July, 2010


19
Jul 10

where bankin’s funner.

That’s the tagline for Redneckbank.com, the internet banking division of The Bank of The Wichitas, which has been generating a lot of buzz.

I confess I was knocked over by my initial experience of their website. When your first assumption upon visiting a site is that it’s a joke, and then it turns out to be real, and it’s a bank, wow, that is some impressive accomplishment.

My disappointment with the whole experience is that they cop out—failing to carry even a smidgeon of the personality on the home page into the nuts and bolts pages that follow.
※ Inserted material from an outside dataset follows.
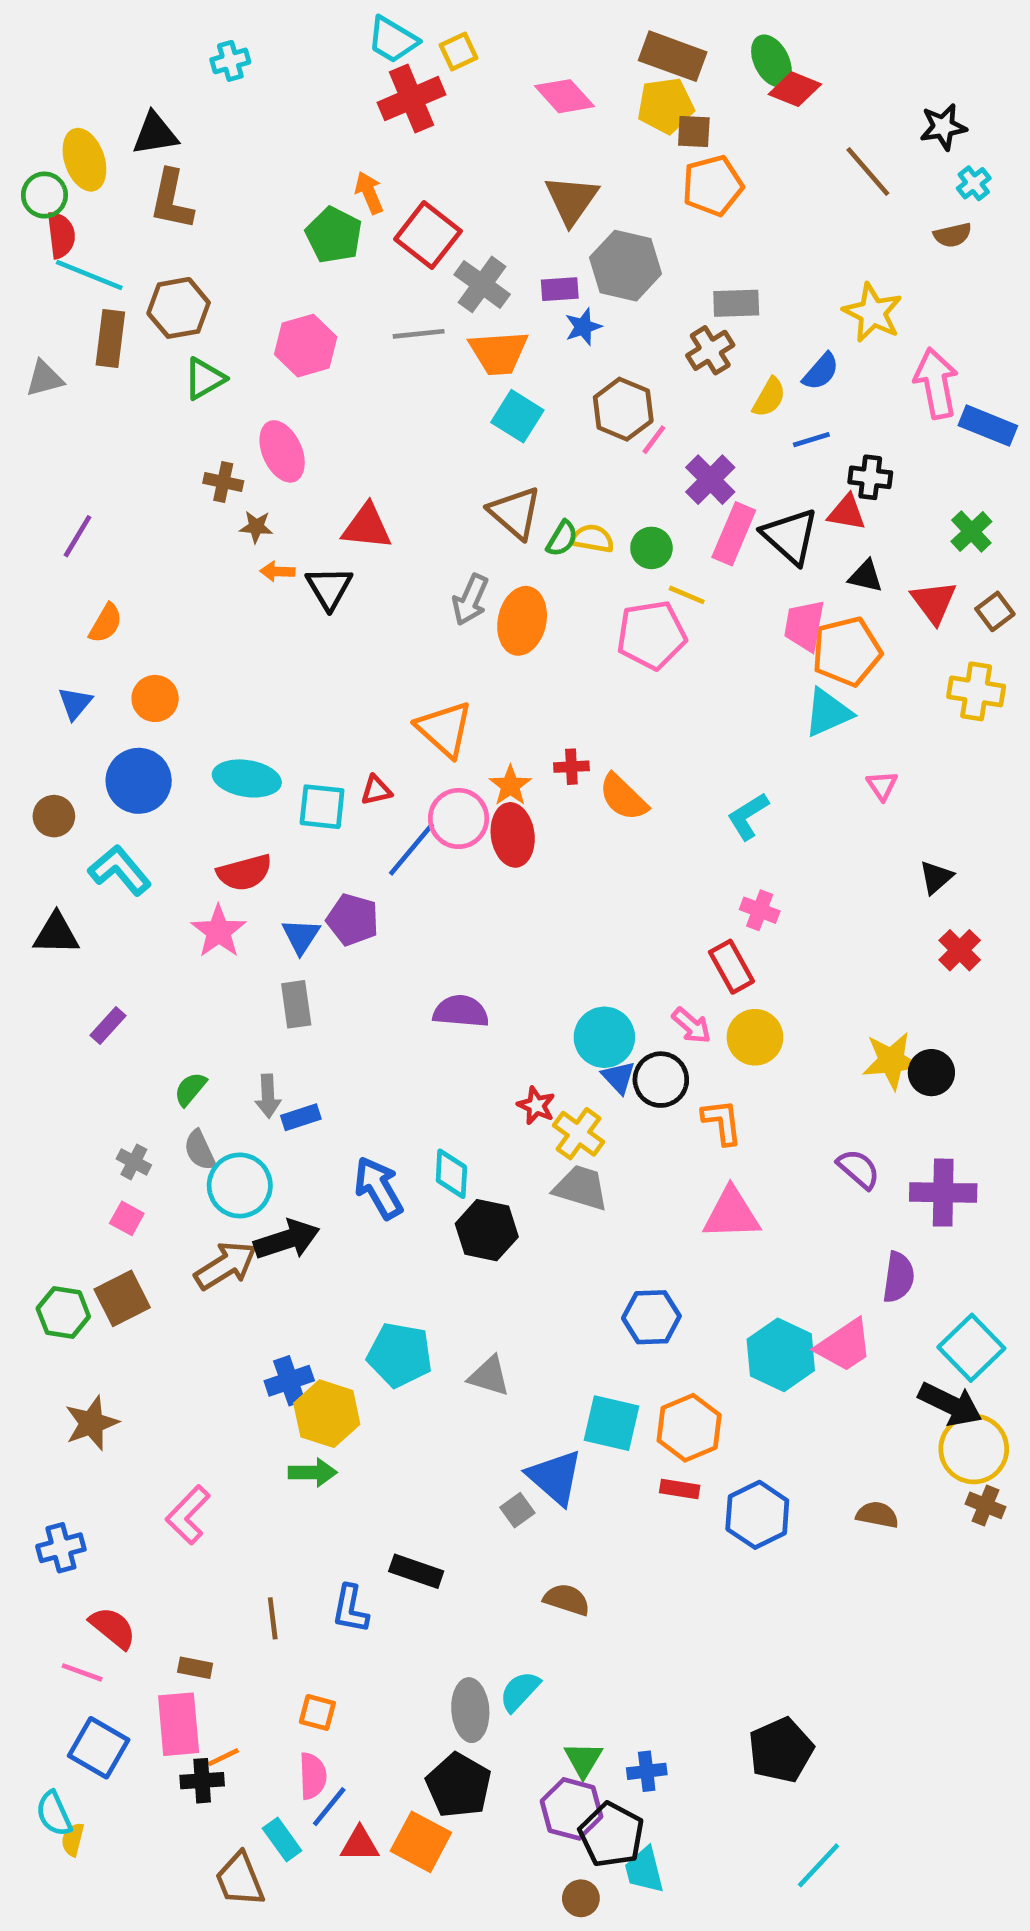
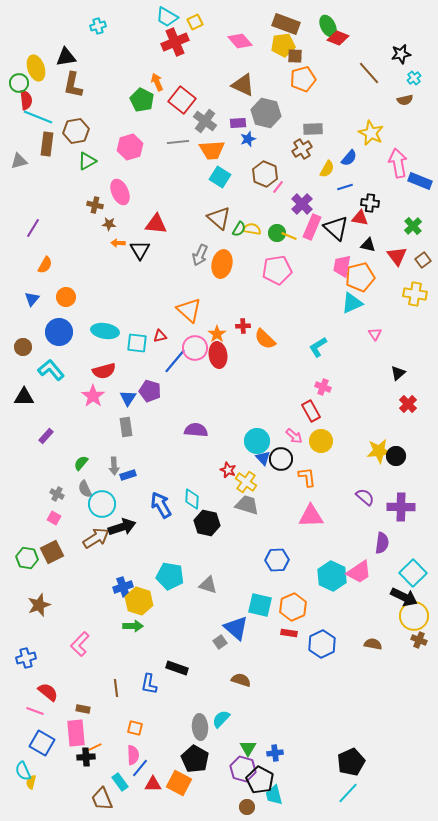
brown triangle: (571, 200) -> (243, 85), turned -40
yellow line: (687, 595) -> (289, 236), moved
black pentagon: (781, 1750) -> (351, 762), moved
They immediately distance themselves from the whole redneck and retreat into the same dang banking-ese throughout the rest of the site.

I’d love to know how this online bank is doing.

I’d love to know who their customers are.

I’d love to know if rednecks think this bank, or at least its homepage, is hilarious and worthy of their business, or do they feel patronized, condescended to, resentful of the stereotype.

I’d love to know what ad agency came up with, and more important, SOLD this idea to the client. An astounding feat, even if only on the home page.

As for the tagline, it certainly captures this banks’ differessence perfectly. When I hear a newscaster or other presumably intelligent, well-educated person use the word “funner” it grates. I’m embarrassed for them. But for these guys, dad gummit,  they should absolutely use that term.


12
Jul 10

A moving tag

Sometimes a good tagline is just a really simply, straightforward not-even-slightly-catchy proclamation that makes clear the one thing that a brand stands for above all else. No pretense. No cleverness. No industry catch phrase or word du jour.

As I headed to my branch office today (known to others as Burger King) a big moving van drove by. Allied Van Lines. And emblazoned right below the name on the side of the truck, was their tagline:

The Careful Movers.

Now, granted, if I were given the assignment to write a tagline for Allied that focuses on how careful they are, I would likely have gone directly to the consumer benefit that results from their attribute of being careful. From the consumer’s perspective, this means my stuff doesn’t get lost or broken. At the end of the move, I have the same stuff, in the same condition, than I did at the beginning.

Same Stuff. Different Place.

Nevertheless, there’s something to be said for glomming onto one thing you want the brand to represent, and not trying to wedge several other things in there just to cover your butt. The tagline could easily have been

Careful. Cost-efficient. Caring.

That diffusion of the brand renders it meaningless.

But Allied had the guts to pick one thing. I’m sure they have research that tells them people care about their stuff arriving intact more than arriving on time or not costing too much. So, rather than picking the top two or three things people care about and spreading their tagline  thin to include them all, diminishing the potency of the line in the process, they understood that the essence of strategy is sacrifice.